Como señala el Instituto Mexicano para la Competitividad (IMCO), la reforma enviará un mensaje de incertidumbre jurídica que no se limita a las inversiones directamente afectadas: se reflejará en toda la economía nacional.
Al desincentivar la entrada de nuevos jugadores al mercado eléctrico, se eliminan los incentivos a la eficiencia que reduce los costos. Y sin inversión que asegure el suministro a futuro, competitivo en costo y limpio, el nearshoring será otra oportunidad perdida.
Es fundamental procurar que la legislación secundaria mitigue los riesgos inherentes, desde disputas comerciales y litigios con empresas y socios de tratados a evitar una prolongada sequía de inversión.
El nuevo Gobierno de México quiere ser un campeón de la transición a fuentes limpias, con la ambiciosa meta de que representen 45% de la generación en 2030 (hoy, menos de 28%, y a la baja).
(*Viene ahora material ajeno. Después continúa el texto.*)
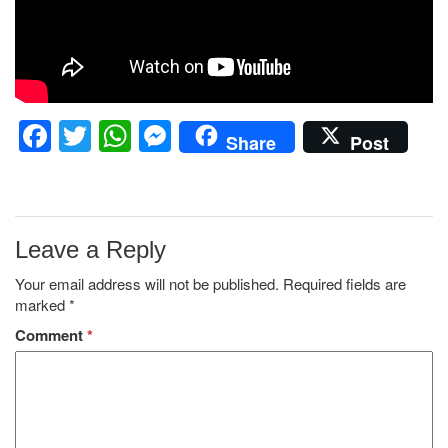
Facebook
Twitter
WhatsApp
Messenger
Share
Post
Leave a Reply
Your email address will not be published.
Required fields are
marked
*
Comment
*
En paralelo, asegurar tarifas bajas y hacer más confiable al sistema. Se ha estimado que en el sexenio se requieren inversiones por más de 50 mil millones de dólares para ello.
Sin embargo, se aviene a la obsesión del predecesor de acotar la participación privada en el despacho de energía, limitándola a 46%, sin ninguna lógica del porqué de ese porcentaje y no otro, y cuando la que genera CFE depende más de fuentes fósiles, es mucho más cara y menos confiable, por su baja productividad, costos, rezago tecnológico y restricciones de financiamiento.
Sin especificar aún si la proporción 54-46 es anual, diaria o en tiempo real, cómo aplicará para el autoabasto o la generación distribuida, qué hacer si crece la demanda y el Estado no puede cumplir con su parte para asegurar el abasto.
Desde el Gobierno se ha manifestado que habrá reglas claras para los inversionistas, pero ya tendrían que estar aclarando lo básico. Y las reglas servirán de muy poco si no son compatibles con los modelos de negocio del sector y, de entrada, con los contratos de financiamiento.
Como ha dicho el especialista Pablo Zárate, ya hay cientos de millones de dólares invertidos, y dependiendo de la nueva legislación, los contratos respectivos pueden convertirse en un problema de responsabilidad fiduciaria enorme para empresas que confiaron e invirtieron en México. En suma, acabar de pagar los activos y su financiamiento sin poder operar con el modelo original de retorno de inversión. Así, como señala, el potencial de disrupción y disputa es grande: el Gobierno debería empezar a dar pasos para mostrar que entiende la problemática y proponer caminos para abordarla.
Llega la hora de las definiciones. Si hay responsabilidad con el país, antes que con ideologías o apegos políticos, el camino es claro.